The data set consists of 3272 obs. of 57 variables.There’s a mix of categorical variables and numeric variables.
Categorical variables: We identify some categorical variables with many categories, which may cause difficulties in the modeling process:
SIC.Code: The numbers in this variable do not represent numeric values but the industry code
Industry.Category: 32 categories
Industry.Subcategory: 268 categories
Metropolitan.Statistical.Area: 232 categories
TimeZone: 6 levels
Division: 9 levels
Other categorical variables with not so many categories may bear useful information for the model:
Originator: 3 categories
Property.Ownership: 3 categories
Industry.Category: 4 main categories
Ever.Bankrupt: 2 categories
Region: 4 categories
Ambiguous variables: Variables with ambiguous meaning (without explanation from the project file):
Amt.Past.Judgments
X1.Years
Variables with NA values: We also recognize NA values in some variables by using str() method in R. Some NA values can be explained and have their own meaning, but some we assume are errors.

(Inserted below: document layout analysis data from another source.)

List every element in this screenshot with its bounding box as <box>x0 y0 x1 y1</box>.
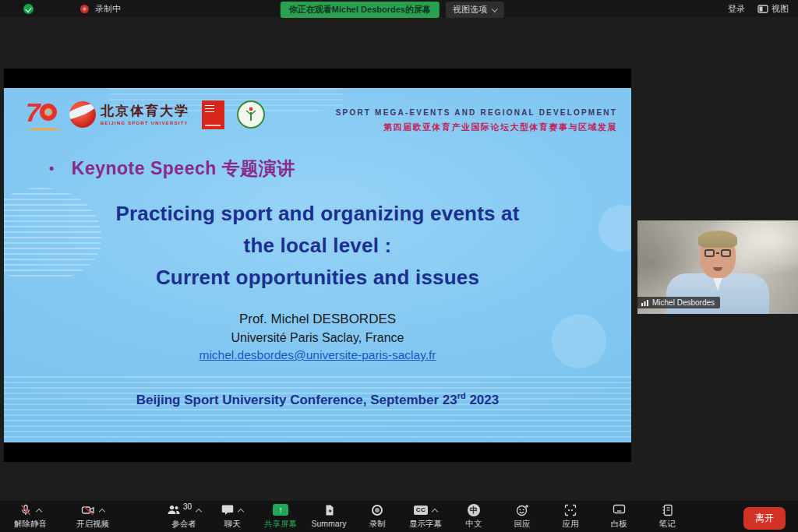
participant-name-label: Michel Desbordes <box>652 298 715 307</box>
shared-screen-area: 7 北京体育大学 BEIJING SPORT UNIVERSITY <box>4 69 631 462</box>
share-screen-button[interactable]: ↑ 共享屏幕 <box>263 503 298 530</box>
security-shield-icon[interactable] <box>23 4 34 14</box>
slide-header-chinese: 第四届欧亚体育产业国际论坛大型体育赛事与区域发展 <box>336 122 617 133</box>
view-options-button[interactable]: 视图选项 <box>446 2 504 18</box>
glasses-lens <box>704 249 715 257</box>
slide-title-line2: the local level : <box>4 230 631 262</box>
slide-title: Practicing sport and organizing events a… <box>4 198 631 294</box>
green-emblem-logo <box>237 100 265 129</box>
chevron-up-icon[interactable] <box>196 508 202 514</box>
seventy-digit: 7 <box>26 99 41 125</box>
person-hair <box>698 231 737 248</box>
notes-icon <box>662 504 673 516</box>
notes-label: 笔记 <box>659 519 676 530</box>
notes-button[interactable]: 笔记 <box>649 503 685 530</box>
record-label: 录制 <box>369 519 386 530</box>
beijing-sport-university-logo: 北京体育大学 BEIJING SPORT UNIVERSITY <box>69 101 189 128</box>
share-arrow-glyph: ↑ <box>278 506 283 514</box>
view-button[interactable]: 视图 <box>757 3 789 15</box>
slide-header-english: SPORT MEGA-EVENTS AND REGIONAL DEVELOPME… <box>336 108 617 117</box>
record-icon <box>372 505 383 516</box>
whiteboard-icon <box>613 504 626 516</box>
apps-label: 应用 <box>563 519 579 530</box>
recording-indicator-icon <box>80 5 89 13</box>
topbar-center-cluster: 你正在观看Michel Desbordes的屏幕 视图选项 <box>281 2 504 18</box>
record-button[interactable]: 录制 <box>359 503 395 530</box>
bullet-icon: • <box>49 160 55 177</box>
whiteboard-button[interactable]: 白板 <box>601 503 637 530</box>
anniversary-70-logo: 7 <box>26 99 57 130</box>
start-video-label: 开启视频 <box>76 519 109 530</box>
speaker-block: Prof. Michel DESBORDES Université Paris … <box>4 312 631 362</box>
person-mouth <box>713 267 722 271</box>
closed-captions-icon: CC <box>414 506 429 515</box>
chevron-down-icon <box>492 5 498 12</box>
reactions-smiley-icon <box>516 504 529 516</box>
chevron-up-icon[interactable] <box>238 508 244 514</box>
conference-line: Beijing Sport University Conference, Sep… <box>4 391 631 408</box>
captions-button[interactable]: CC 显示字幕 <box>408 503 443 530</box>
tree-person-icon <box>242 105 260 124</box>
language-button[interactable]: 中 中文 <box>456 503 492 530</box>
summary-button[interactable]: Summary <box>311 503 347 530</box>
chevron-up-icon[interactable] <box>99 508 105 514</box>
slide-header-block: SPORT MEGA-EVENTS AND REGIONAL DEVELOPME… <box>336 108 617 133</box>
share-screen-icon: ↑ <box>273 504 288 516</box>
chevron-up-icon[interactable] <box>432 508 438 514</box>
presentation-slide: 7 北京体育大学 BEIJING SPORT UNIVERSITY <box>4 88 631 442</box>
chevron-up-icon[interactable] <box>36 508 42 514</box>
microphone-muted-icon <box>19 504 32 516</box>
speaker-affiliation: Université Paris Saclay, France <box>4 331 631 345</box>
login-label: 登录 <box>728 3 745 15</box>
summary-label: Summary <box>312 519 347 528</box>
speaker-name: Prof. Michel DESBORDES <box>4 312 631 327</box>
glasses-lens <box>721 249 731 257</box>
seventy-ring-icon <box>40 104 57 121</box>
meeting-toolbar: 解除静音 开启视频 <box>0 501 798 532</box>
conference-ordinal: rd <box>457 391 466 400</box>
bsu-name-english: BEIJING SPORT UNIVERSITY <box>101 121 189 125</box>
apps-button[interactable]: 应用 <box>553 503 588 530</box>
camera-off-icon <box>81 504 95 516</box>
slide-logo-row: 7 北京体育大学 BEIJING SPORT UNIVERSITY <box>26 99 265 130</box>
topbar-left-cluster: 录制中 <box>23 3 121 15</box>
person-head <box>700 233 736 278</box>
top-bar: 录制中 你正在观看Michel Desbordes的屏幕 视图选项 登录 视图 <box>0 0 798 17</box>
reactions-label: 回应 <box>514 519 531 530</box>
slide-title-line3: Current opportunities and issues <box>4 262 631 294</box>
participants-icon <box>167 504 181 516</box>
unmute-button[interactable]: 解除静音 <box>12 503 48 530</box>
reactions-button[interactable]: 回应 <box>504 503 540 530</box>
signal-bars-icon <box>641 299 649 306</box>
viewing-screen-banner: 你正在观看Michel Desbordes的屏幕 <box>281 2 440 18</box>
conference-text: Beijing Sport University Conference, Sep… <box>136 393 457 407</box>
slide-title-line1: Practicing sport and organizing events a… <box>4 198 631 230</box>
glasses-bridge <box>716 252 719 254</box>
participants-label: 参会者 <box>171 519 196 530</box>
participant-video-tile[interactable]: Michel Desbordes <box>637 220 798 314</box>
leave-meeting-button[interactable]: 离开 <box>743 507 786 530</box>
toolbar-center-group: 30 参会者 聊天 ↑ <box>166 503 685 530</box>
chat-bubble-icon <box>221 504 234 516</box>
unmute-label: 解除静音 <box>14 519 47 530</box>
participants-count: 30 <box>183 502 192 511</box>
chat-label: 聊天 <box>224 519 241 530</box>
participants-button[interactable]: 30 参会者 <box>166 503 202 530</box>
language-label: 中文 <box>466 519 482 530</box>
chat-button[interactable]: 聊天 <box>214 503 250 530</box>
keynote-speech-label: Keynote Speech 专题演讲 <box>72 157 295 181</box>
start-video-button[interactable]: 开启视频 <box>75 503 111 530</box>
view-layout-icon <box>757 5 768 13</box>
topbar-right-cluster: 登录 视图 <box>728 3 789 15</box>
apps-icon <box>564 504 577 516</box>
summary-doc-icon <box>323 504 335 516</box>
bsu-name-block: 北京体育大学 BEIJING SPORT UNIVERSITY <box>101 104 189 125</box>
view-label: 视图 <box>772 3 789 15</box>
speaker-email-link[interactable]: michel.desbordes@universite-paris-saclay… <box>199 348 436 362</box>
login-button[interactable]: 登录 <box>728 3 745 15</box>
view-options-label: 视图选项 <box>453 4 487 16</box>
chinese-language-icon: 中 <box>468 504 480 516</box>
participant-name-tag: Michel Desbordes <box>637 297 720 308</box>
toolbar-left-group: 解除静音 开启视频 <box>12 503 111 530</box>
whiteboard-label: 白板 <box>611 519 627 530</box>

Time.Since.Bankruptcy: For clients that haven’t declared bankruptcy, their value in this variable are NA.
Past.Due.of.Charge.Offs: For clients that haven’t gone through Charge Off, their value in this variable are NA.
Credit.Bal.of.Charge.Offs: For clients that haven’t gone through Charge Off, their value in this variable are NA.
Active.Percent.Revolving: There are 28 observations that have NA value in this variables. After looking at the descriptive statistic of this set of data, we don’t recognize any abnormal behaviors. We assume these are missing values and will remove this in the data preparation step
Like most other projects, cleaning and preparing data is an important and time-consuming task. We follow the steps below, detailed codes are available in r-script file.
Converting the data type of monetary value variables from string to number. When we import the original data into R, the money symbol ($) cause these values to be strings, so we need to modify these string values by removing the money symbol and coerce the results to numeric data type.
Removing categorical variables with too many categories.
Modifying the Industry Category variables to have only 4 categories, which are retailing, service, manufacture and wholesales. We also remove all clients in wholesales and manufacture industry. This set includes only 35 observations, so by removing it, we improve the quality of our model.
Adding dummy variables representing categorical variables with small number of categories
Removing three variables with NA values - Time.Since.Bankruptcy, Past.Due.of.Charge.Offs and Credit.Bal.of.Charge.Offs.
Removing 28 observations with NA values in Active.Percent.Revolving variables.
Removing outliers/observations with extreme values.
After these steps, we're left with 3153 observations of 48 variables.
We chose two simple models to compare the predictive performance of Decision Tree models with.
We randomly select a training set with 2000 observations. In order to reduce the dimensions, we use Best Subset Selection approach with exhaustive method to select the most important variables.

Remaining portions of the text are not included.